PCR reaction conditions: 95 ℃ of denaturation 30sec; And by 95 ℃ 5 seconds, 58 ℃ 33 seconds, 65 circulations of amplified reaction.In the fluorescent quantitation test, when needing to detect sample, also need to arrange the sample reference material, with the validity of confirmed test, as shown in figure 15, be EML4-ALK hypotype 6(E18 simultaneously; A20) the fluorescent quantitative PCR curve of fusion gene positive sample; In addition, the sample in above-described embodiment 8 is carried out to sequence verification, find that detecting test by above-mentioned fluorescent quantitation in the present embodiment detects EML4-ALK hypotype 6(E18; A20) fusion gene, as shown in figure 16, can find out really, in this site, corresponding gene fusion occur by sequencing result, and it is in full accord that itself and fluorescent quantitation detect the result of testing.With this, find to adopt EML4-ALK fusion gene fluorescent quantificationally PCR detecting kit of the present invention can determine exactly EML4-ALK hypotype 6(E18; A20) fusion gene sudden change situation.

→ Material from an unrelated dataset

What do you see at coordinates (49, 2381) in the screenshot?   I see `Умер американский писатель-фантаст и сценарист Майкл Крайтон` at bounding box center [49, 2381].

Embodiment 9:EML4-ALK hypotype 7(E14; A20) detection of fusion gene
Design energy specific detection EML4-ALK hypotype 7(E14; A20) probe of fusion gene and primer are a pair of:
Variant 7-forward primer: 5 '-CAGTAGTTGGGGTTGTAGTCGGTC-3 ' (SEQ ID NO.25);
Variant7-reverse primer: 5 '-TTGTCAGATGAGAAATGGGATGTTAT-3 ' (SEQ ID NO.26);
Variant 7-Taqman-probe: 5 '-FAM-TGGCTTGCAGCTCCTGGTGCTCTATT-TAMRA-3 ' (SEQ ID NO.27);
Then optimizing reaction system is carried out the detection of FQ-PCR: reaction system is 15 μ l, each 0.15 μ l(20 μ Μ of positive and negative primer), each 0.2 μ l(20 μ Μ of probe), sample template DNA2.5 μ l(100-300ng/ μ l) and, 2*Taqman universalPCR
Master Mix(is purchased from U.S. applying biological company) 7.5 μ l, ddH
2o4.3 μ l.
PCR reaction conditions: 95 ℃ of denaturation 30sec; And by 95 ℃ 5 seconds, 58 ℃ 33 seconds, 65 circulations of amplified reaction.In the fluorescent quantitation test, when needing to detect sample, also need to arrange the sample reference material, with the validity of confirmed test, as shown in figure 17, be EML4-ALK hypotype 7(E14 simultaneously; A20) the fluorescent quantitative PCR curve of fusion gene positive sample; In addition, the sample in above-described embodiment 9 is carried out to sequence verification, find that detecting test by above-mentioned fluorescent quantitation in the present embodiment detects EML4-ALK hypotype 7(E14; A20) fusion gene, as shown in figure 18, can find out really, in this site, corresponding gene fusion occur by sequencing result, and it is in full accord that itself and fluorescent quantitation detect the result of testing.With this, find to adopt EML4-ALK fusion gene fluorescent quantificationally PCR detecting kit of the present invention can determine exactly EML4-ALK hypotype 7(E14; A20) fusion gene sudden change situation.
Embodiment 10: the specific detection experiment
Adopt this test kit to detect respectively following several fusion gene: RET-KIF5B fusion gene, ROS1 fusion gene, EML4-ALK fusion gene.
Detected result is: there is specificity fluorescent quantitative pcr amplification curve in the corresponding hole of detecting of EML4-ALK fusion gene, and fused type is hypotype 1, and detected result is positive; All the other two all without the specific amplification curve, detected result negative (seeing Figure 19).
As from the foregoing: the FQ-PCR method is not only quick, efficient, sensitive detection method, and the interpretation of its result is very clear and definite, directly perceived, and result is also reliable, special.